The Selenium container was initialised at around 04:29:22 and terminated at 04:29:41. It was ready to receive requests at 04:29:28 and created a single new session at 04:29:35.
And these are the logs for the crawler.
2021-04-25 04:29:22,557 [WARNING] Unable to communicate with localhost on port 4444. 2021-04-25 04:29:22,557 [ INFO] Sleeping. 2021-04-25 04:29:23,560 [WARNING] Unable to communicate with localhost on port 4444. 2021-04-25 04:29:23,561 [ INFO] Sleeping. 2021-04-25 04:29:24,656 [WARNING] Unable to communicate with localhost on port 4444. 2021-04-25 04:29:24,656 [ INFO] Sleeping. 2021-04-25 04:29:25,756 [WARNING] Unable to communicate with localhost on port 4444. 2021-04-25 04:29:25,756 [ INFO] Sleeping. 2021-04-25 04:29:26,761 [WARNING] Unable to communicate with localhost on port 4444. 2021-04-25 04:29:26,761 [ INFO] Sleeping. 2021-04-25 04:29:27,766 [WARNING] Unable to communicate with localhost on port 4444. 2021-04-25 04:29:27,767 [ INFO] Sleeping. 2021-04-25 04:29:28,860 [ INFO] Can communicate with localhost on port 4444! 2021-04-25T06:29:38,258 [ INFO] Retrieved URL: https://www.google.com/.

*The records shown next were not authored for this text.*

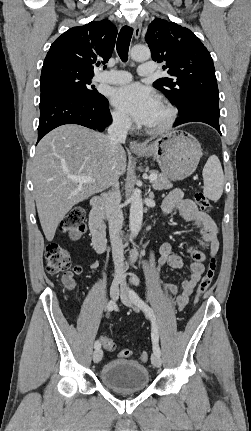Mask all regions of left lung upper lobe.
Listing matches in <instances>:
<instances>
[{
	"mask_svg": "<svg viewBox=\"0 0 251 431\" xmlns=\"http://www.w3.org/2000/svg\"><path fill=\"white\" fill-rule=\"evenodd\" d=\"M145 39L152 59L165 62L163 69L169 75L156 80L153 86L179 113L198 101H219L212 57L192 31L157 18L149 25Z\"/></svg>",
	"mask_w": 251,
	"mask_h": 431,
	"instance_id": "5c2ea615",
	"label": "left lung upper lobe"
}]
</instances>
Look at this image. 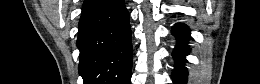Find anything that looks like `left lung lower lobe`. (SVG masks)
<instances>
[{
  "mask_svg": "<svg viewBox=\"0 0 260 84\" xmlns=\"http://www.w3.org/2000/svg\"><path fill=\"white\" fill-rule=\"evenodd\" d=\"M172 34L178 39V44L173 51L176 65L172 74L175 84H185L187 82V69L184 67V57L188 55L189 49L186 40L190 36V30L186 25L176 24L172 28Z\"/></svg>",
  "mask_w": 260,
  "mask_h": 84,
  "instance_id": "left-lung-lower-lobe-1",
  "label": "left lung lower lobe"
}]
</instances>
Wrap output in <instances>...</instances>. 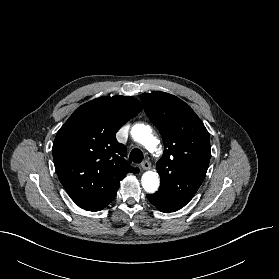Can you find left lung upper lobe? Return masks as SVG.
<instances>
[{
  "label": "left lung upper lobe",
  "instance_id": "obj_1",
  "mask_svg": "<svg viewBox=\"0 0 279 279\" xmlns=\"http://www.w3.org/2000/svg\"><path fill=\"white\" fill-rule=\"evenodd\" d=\"M141 101L164 141V153L156 167L161 179L158 193L191 200L205 178L211 157L207 129L174 95L144 93Z\"/></svg>",
  "mask_w": 279,
  "mask_h": 279
}]
</instances>
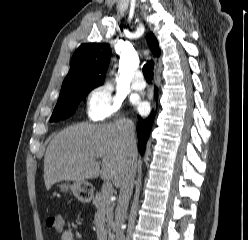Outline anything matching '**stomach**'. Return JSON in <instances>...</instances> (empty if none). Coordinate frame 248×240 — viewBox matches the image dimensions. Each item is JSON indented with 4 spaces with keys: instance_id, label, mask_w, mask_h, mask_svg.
I'll return each mask as SVG.
<instances>
[{
    "instance_id": "0dacf381",
    "label": "stomach",
    "mask_w": 248,
    "mask_h": 240,
    "mask_svg": "<svg viewBox=\"0 0 248 240\" xmlns=\"http://www.w3.org/2000/svg\"><path fill=\"white\" fill-rule=\"evenodd\" d=\"M61 193H68L71 191L73 195L81 202L88 203L93 196V188L87 181L61 182L58 185Z\"/></svg>"
}]
</instances>
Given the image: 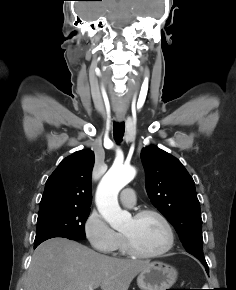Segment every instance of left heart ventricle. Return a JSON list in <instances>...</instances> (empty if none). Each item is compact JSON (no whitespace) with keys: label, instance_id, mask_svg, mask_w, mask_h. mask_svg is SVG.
<instances>
[{"label":"left heart ventricle","instance_id":"1","mask_svg":"<svg viewBox=\"0 0 236 290\" xmlns=\"http://www.w3.org/2000/svg\"><path fill=\"white\" fill-rule=\"evenodd\" d=\"M122 234L128 236L133 245L145 253L161 250L168 239L164 225L152 215L140 219L132 217L123 228Z\"/></svg>","mask_w":236,"mask_h":290}]
</instances>
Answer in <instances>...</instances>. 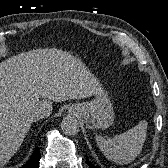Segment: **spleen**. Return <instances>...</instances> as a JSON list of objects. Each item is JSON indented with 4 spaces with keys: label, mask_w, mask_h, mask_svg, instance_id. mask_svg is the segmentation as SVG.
Masks as SVG:
<instances>
[{
    "label": "spleen",
    "mask_w": 168,
    "mask_h": 168,
    "mask_svg": "<svg viewBox=\"0 0 168 168\" xmlns=\"http://www.w3.org/2000/svg\"><path fill=\"white\" fill-rule=\"evenodd\" d=\"M147 126V122L143 120L113 138L97 135V145L107 159L117 164H128L140 154L146 139Z\"/></svg>",
    "instance_id": "spleen-1"
}]
</instances>
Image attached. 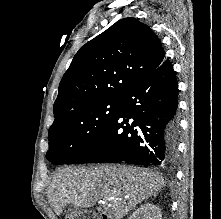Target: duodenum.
Segmentation results:
<instances>
[{
	"label": "duodenum",
	"mask_w": 221,
	"mask_h": 219,
	"mask_svg": "<svg viewBox=\"0 0 221 219\" xmlns=\"http://www.w3.org/2000/svg\"><path fill=\"white\" fill-rule=\"evenodd\" d=\"M98 219H112V217H110L109 215L105 214V213H101L99 215Z\"/></svg>",
	"instance_id": "obj_1"
}]
</instances>
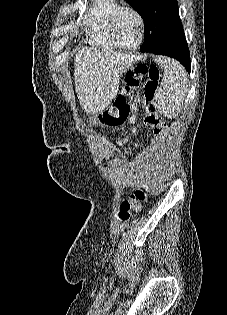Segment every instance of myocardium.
<instances>
[{
    "label": "myocardium",
    "instance_id": "1",
    "mask_svg": "<svg viewBox=\"0 0 227 315\" xmlns=\"http://www.w3.org/2000/svg\"><path fill=\"white\" fill-rule=\"evenodd\" d=\"M125 12H131L132 14H134L135 17L137 18L138 24H139V38H138L137 43L133 46L122 45L118 41L116 34H115L116 24H117L119 18L121 17V15ZM109 36H110L112 43L116 47H118L122 50L132 51V50L138 49L142 45V43L144 41V36H145V20H144L143 15L140 13V11L138 9H136L132 6H120L111 17L110 24H109Z\"/></svg>",
    "mask_w": 227,
    "mask_h": 315
}]
</instances>
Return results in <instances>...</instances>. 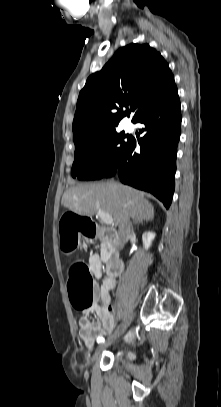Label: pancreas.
Instances as JSON below:
<instances>
[{"instance_id":"cf45deb5","label":"pancreas","mask_w":221,"mask_h":407,"mask_svg":"<svg viewBox=\"0 0 221 407\" xmlns=\"http://www.w3.org/2000/svg\"><path fill=\"white\" fill-rule=\"evenodd\" d=\"M101 257L107 260L108 256L114 250V243L112 237L102 238Z\"/></svg>"}]
</instances>
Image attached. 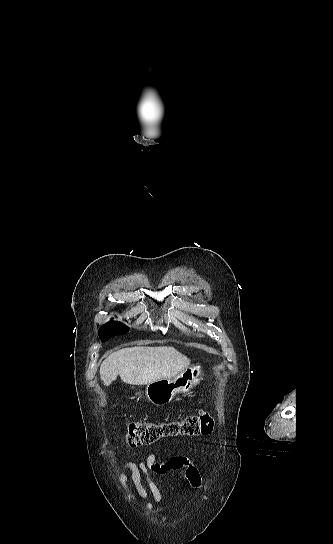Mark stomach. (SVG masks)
<instances>
[{"mask_svg": "<svg viewBox=\"0 0 333 544\" xmlns=\"http://www.w3.org/2000/svg\"><path fill=\"white\" fill-rule=\"evenodd\" d=\"M203 379L201 364L188 366L174 378H163L147 384L145 395L156 406L169 403L176 394L187 393ZM141 396V393H137Z\"/></svg>", "mask_w": 333, "mask_h": 544, "instance_id": "0dacf381", "label": "stomach"}]
</instances>
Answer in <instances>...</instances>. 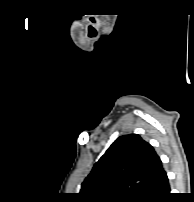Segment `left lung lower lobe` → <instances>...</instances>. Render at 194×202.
I'll list each match as a JSON object with an SVG mask.
<instances>
[{
    "instance_id": "obj_1",
    "label": "left lung lower lobe",
    "mask_w": 194,
    "mask_h": 202,
    "mask_svg": "<svg viewBox=\"0 0 194 202\" xmlns=\"http://www.w3.org/2000/svg\"><path fill=\"white\" fill-rule=\"evenodd\" d=\"M170 187L168 182V177L166 173L163 174L161 178L160 185L155 193V197L152 202H167L170 197Z\"/></svg>"
}]
</instances>
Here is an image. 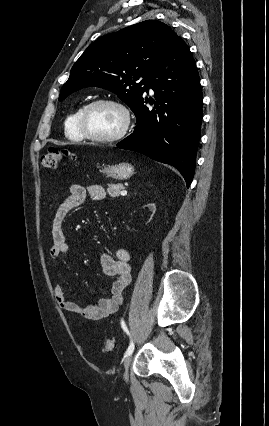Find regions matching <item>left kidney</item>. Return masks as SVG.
<instances>
[{
  "instance_id": "5707ae66",
  "label": "left kidney",
  "mask_w": 269,
  "mask_h": 426,
  "mask_svg": "<svg viewBox=\"0 0 269 426\" xmlns=\"http://www.w3.org/2000/svg\"><path fill=\"white\" fill-rule=\"evenodd\" d=\"M146 207L149 209V211L151 212V215L147 217L148 221L152 220V216L155 214L156 212V206L154 203H149L146 205Z\"/></svg>"
}]
</instances>
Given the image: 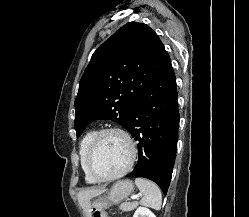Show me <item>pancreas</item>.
Listing matches in <instances>:
<instances>
[{"label":"pancreas","mask_w":249,"mask_h":217,"mask_svg":"<svg viewBox=\"0 0 249 217\" xmlns=\"http://www.w3.org/2000/svg\"><path fill=\"white\" fill-rule=\"evenodd\" d=\"M138 206V202H132V203H129V202H124L120 205V209L123 211V212H129V211H132L134 210L136 207Z\"/></svg>","instance_id":"pancreas-1"}]
</instances>
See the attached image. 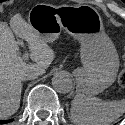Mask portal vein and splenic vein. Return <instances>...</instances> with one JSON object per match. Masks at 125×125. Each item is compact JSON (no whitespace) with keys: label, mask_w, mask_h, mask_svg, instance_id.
<instances>
[{"label":"portal vein and splenic vein","mask_w":125,"mask_h":125,"mask_svg":"<svg viewBox=\"0 0 125 125\" xmlns=\"http://www.w3.org/2000/svg\"><path fill=\"white\" fill-rule=\"evenodd\" d=\"M28 57H29V54H28V52H26L21 58H22V60H27Z\"/></svg>","instance_id":"obj_1"}]
</instances>
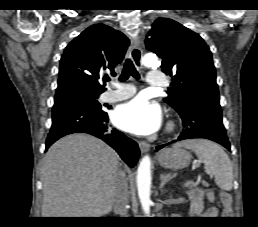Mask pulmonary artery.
I'll list each match as a JSON object with an SVG mask.
<instances>
[{"instance_id":"1","label":"pulmonary artery","mask_w":258,"mask_h":227,"mask_svg":"<svg viewBox=\"0 0 258 227\" xmlns=\"http://www.w3.org/2000/svg\"><path fill=\"white\" fill-rule=\"evenodd\" d=\"M147 82L149 85L159 87L165 84L164 74L151 70L148 73ZM114 90L106 91L102 94L101 99L103 102H118L133 96L136 89L132 85L121 84L114 82Z\"/></svg>"}]
</instances>
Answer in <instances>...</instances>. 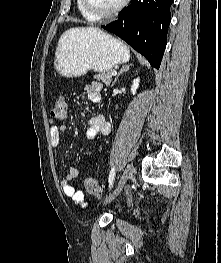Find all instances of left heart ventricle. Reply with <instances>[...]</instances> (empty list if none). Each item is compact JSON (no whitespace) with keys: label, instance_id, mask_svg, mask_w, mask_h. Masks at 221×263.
<instances>
[{"label":"left heart ventricle","instance_id":"left-heart-ventricle-1","mask_svg":"<svg viewBox=\"0 0 221 263\" xmlns=\"http://www.w3.org/2000/svg\"><path fill=\"white\" fill-rule=\"evenodd\" d=\"M90 7L98 12L103 13L110 11L118 6L121 0H88Z\"/></svg>","mask_w":221,"mask_h":263}]
</instances>
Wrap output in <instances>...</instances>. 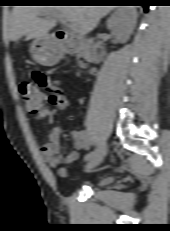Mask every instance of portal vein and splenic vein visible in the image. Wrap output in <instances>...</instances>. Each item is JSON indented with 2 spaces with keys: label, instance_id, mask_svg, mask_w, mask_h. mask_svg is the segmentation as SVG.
Listing matches in <instances>:
<instances>
[{
  "label": "portal vein and splenic vein",
  "instance_id": "obj_1",
  "mask_svg": "<svg viewBox=\"0 0 170 231\" xmlns=\"http://www.w3.org/2000/svg\"><path fill=\"white\" fill-rule=\"evenodd\" d=\"M57 19H58L62 24L67 25L70 29L75 30L74 25H73V24H68L67 21L64 19L63 16L58 15V16H57Z\"/></svg>",
  "mask_w": 170,
  "mask_h": 231
}]
</instances>
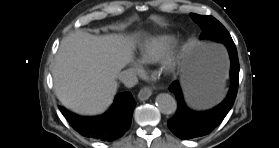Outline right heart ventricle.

The crawler container was initialised at 04:29:22. This was before the Selenium container was ready to receive requests, so the first few attempts to communicate with Selenium were unsuccessful. However, by 04:29:28 the Selenium container was ready to receive requests (see Selenium logs above) and the crawler was able to establish communication. It was at this point that the crawler triggered the creation of a new Selenium session and retrieved the content of https://www.google.com/. The crawler then exited, which in turn caused the Selenium container to terminate.
Waiting for the Selenium service is paramount. If we didn’t wait then the crawler would fail and terminate before Selenium was ready to accept requests. In later posts we’ll see how to create explicit dependencies between containers.
So there you have it, a minimal setup to run your containers in a serverless environment on AWS Elastic Container Service. Although I’ve illustrated the principles with a simple Selenium crawler, the same approach can be used for many other container configurations.